▸ **TASK GOAL**:
Your answer is the lines below, exactly, from the one that contains "Sledujte nás na Facebooku" through the one that contains "Inšpirujte sa na Instagrame", both included.

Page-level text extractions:
################

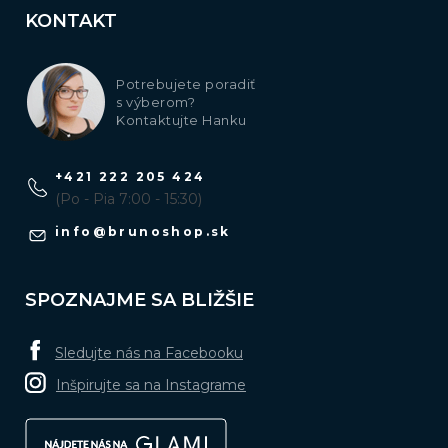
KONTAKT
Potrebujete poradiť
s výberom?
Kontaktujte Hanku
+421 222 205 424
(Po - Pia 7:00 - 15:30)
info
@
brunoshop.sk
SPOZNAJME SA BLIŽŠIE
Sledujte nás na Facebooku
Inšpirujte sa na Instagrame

################

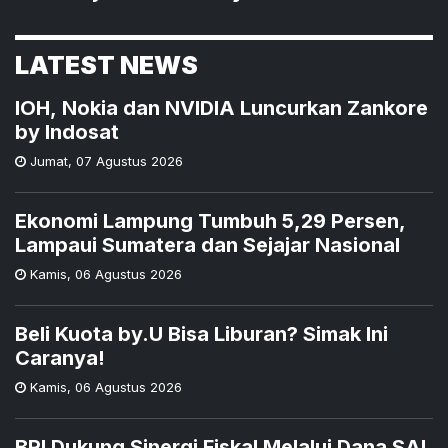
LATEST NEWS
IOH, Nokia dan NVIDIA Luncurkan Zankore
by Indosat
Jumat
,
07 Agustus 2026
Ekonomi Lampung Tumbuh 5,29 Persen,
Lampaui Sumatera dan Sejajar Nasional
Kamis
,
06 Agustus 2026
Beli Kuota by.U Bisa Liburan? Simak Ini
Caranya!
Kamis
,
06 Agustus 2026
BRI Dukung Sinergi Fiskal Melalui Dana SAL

################

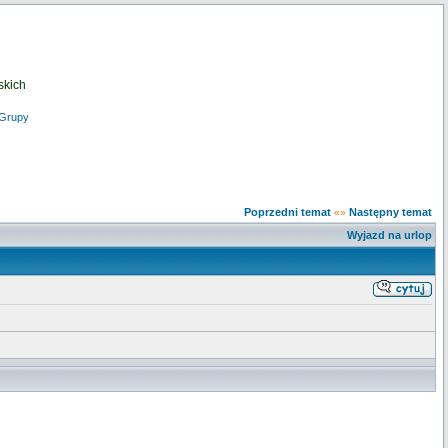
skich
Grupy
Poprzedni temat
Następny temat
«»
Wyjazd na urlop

################

▸ **ANSWER BELOW**:
Sledujte nás na Facebooku
Inšpirujte sa na Instagrame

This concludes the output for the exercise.